Silvestre de Sousa, a three-time champion jockey, has been given a 24-day whip ban under the totting-up procedure after he used his stick above the permitted level on Big Mojo in the Flying Childers at Doncaster’s Leger meeting.
It was the Brazilian jockey’s fifth breach of the whip rules in six months.
De Sousa returned to riding in Britain in the spring after a successful stint in Hong Kong had ended on a sour note when he fell foul of the Hong Kong Jockey Club’s stringent betting rules and received a 10-month suspension for ‘facilitating’ a bet placed on a race by a fellow Brazilian rider.

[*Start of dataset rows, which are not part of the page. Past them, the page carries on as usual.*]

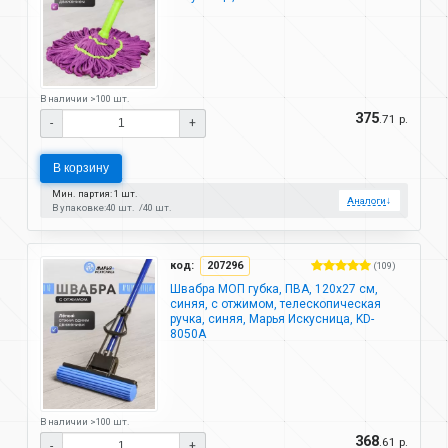
В наличии >100 шт.
375
.71 р.
-
+
В корзину
Мин. партия: 1 шт.
Аналоги
↓
В упаковке:
40 шт.
40 шт.
код:
207296
(109)
Швабра МОП губка, ПВА, 120х27 см,
синяя, с отжимом, телескопическая
ручка, синяя, Марья Искусница, KD-
8050A
В наличии >100 шт.
368
.61 р.
-
+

Despite having been British champion in 2015, 2017 and 2018, De Sousa could barely buy a Group One before he went to Hong Kong and linked up with trainer Roger Varian. The 43-year-old jockey has since won the 1,000 Guineas on Elmalka and the Queen Anne and Prix Jacques Le Marois on one of the season’s unexpected stars, Charyn. Arguably he has been a little unlucky not to win another two Group Ones on the grey colt.
And while he will be back in time to ride Charyn in the Queen Elizabeth II Stakes at Ascot on October 19, he will miss this weekend’s Cambridgeshire meeting at Newmarket.
The ban runs from September 27 to October 5 and October 7 to October 13. As there is no racing in Britain on October 6, he could ride at Longchamp on the Prix de L’Arc de Triomphe card should he have any rides. The final eight days of his ban are suspended for six months or 200 rides, whichever comes first.
The current whip rules including the ultimate sanction of losing a race, have generally been working pretty well although like Kielan Woods over jumps, De Sousa appears to be a bit of an outlier with his bans being because of an excessive number of hits, twice not giving a horse time to respond and once for hitting a horse in the wrong place.